El debate que nunca pasó

El debate que nunca pasó



"Que se callen hijueputas, que voy a ser presidente”, fueron las palabras del ingeniero cuando le preguntaron el porqué de su ausencia en debates. Gustavo, ya afligido, mencionaba a la cámara de CM&: “Es que mi programa piensa en la niñez, en el adulto mayor y en el medio ambiente”. No era suficiente, pensó. Nunca fue suficiente un programa de gobierno con propuestas consolidadas ante el peso de un pasado racista, anti indígena, xenófobo y clasista. Rodolfo era eso. Era muchas otras cosas como Vitalogic, como el golpe a Jhon J. Claro, como las promesas incumplidas y como las viviendas que nunca entregó. El ex alcalde, el outsider, esa figura casi mítica de la grosería y la patanería. Ese iba a ser el futuro presidente.
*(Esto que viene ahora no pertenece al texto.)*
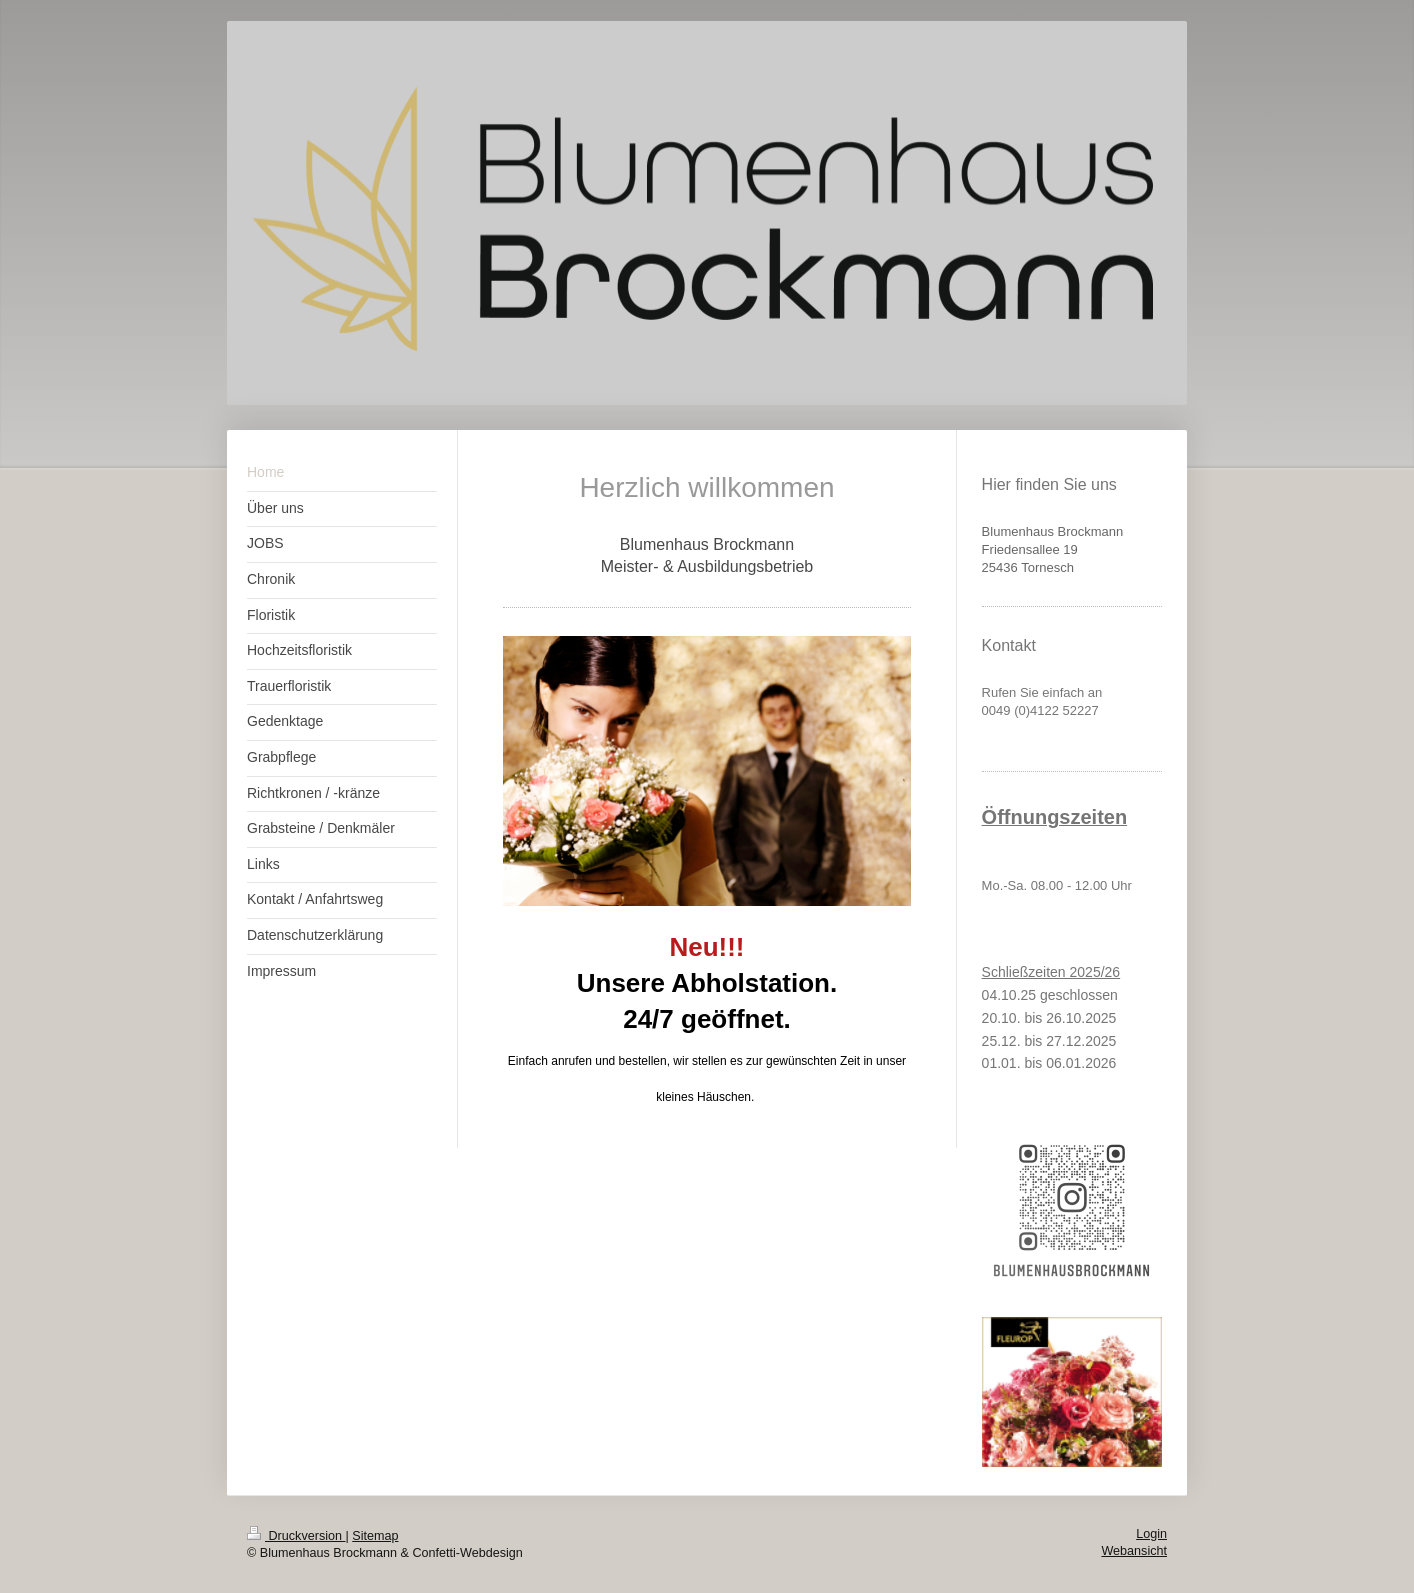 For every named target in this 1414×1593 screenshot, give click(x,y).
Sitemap (375, 1536)
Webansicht (1134, 1551)
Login (1151, 1534)
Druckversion (296, 1536)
Gustavo nunca se rindió. Sabía que tenía un deber con su país. Ese país que creyó en la paz con el eme, ese país que asistió a sus debates sobre paramilitarismo, ese país que soñaron Pizarro, Wolf y él. Ese país que capaz nunca ha existido. Lo primero que pensó al ver al ingeniero fue: “Necesito confrontarle”, Gustavo sabía que con un poco de verdades y con una peineta afilada se le caía la maqueta al ingeniero. Nunca sucedió. El debate nunca pasó.

Pocos días antes de la elección, el ingeniero se propuso ‘refrescar’ la política colombiana. Su plan era simple: parecer un retrograda que no tenía intereses corruptos. Le salió la jugadita… o al menos eso creía. Su inasistencia desnudó su falta de argumentos, su poco conocimiento del país y su peluquín norteamericano. “Es que las mujeres deberían dedicarse solo a la crianza”, respondió un día. A la semana siguiente, y casi golpeando a una periodista, mencionó: “Es que los feminicidios no existen... no inventen, hijueputas”. La chequera era esencial para el ingeniero, quien veía al país como una empresa a la que iba a dirigir como un patriarca piedecuestano. Ya no importaba la separación de poderes, los ministerios ni las cortes. Ya no importaba el proyecto de nación ni la paz, solo imperaba el odio a lo diferente y la fobia a la izquierda.

Gustavo siguió adhiriendo gente: colectivos animalistas, de lideres ambientales, de lideresas feministas y de lideres por los derechos humanos. No era suficiente. Nunca lo fue, y más sabiendo que al proyecto del ingeniero se le unían los de siempre. Se juntaron las maquinarias y aparentemente el proyecto continuista iba por buen camino. “Yo hago pactos, pero con la gente”, dijo el ingeniero. El mismo que veía a los hombrecitos como vacas lecheras. El mismo que abofeteó la salud política de un país. El mismo que quería gobernar con los mismos y las mismas. Desde lo más profundo de su corazón el ingeniero lo sabía: él era el modelo que muchos "hombrecitos" y "mujercitas" tienen en Colombia. El héroe que golpea e insulta. El héroe que manda pa’ la cocina a su mujer. El héroe que quería vender loteada la universidad pública.

Ya nada sorprendía. Ni Francia, ni Gustavo, ni los verdes, ni el pacto. Nada era suficiente contra lo que éramos. Contra lo que somos. Colombia se perdió una oportunidad de cambio, otra vez. Creyeron que la “cachetada invisible” iba a mover la economía. Creyeron que perseguir al estudiante, al obrero y al sindicalista era la seguridad. Creyeron que el país se volvería transparente en manos de un corrupto.

Gustavo sospechó un día que eso iba a pasar. Siempre soñó. Y soñó Francia a su lado. Lamentablemente, sus sueños se quedaron esperando... pues hacían parte de un debate que nunca pasó.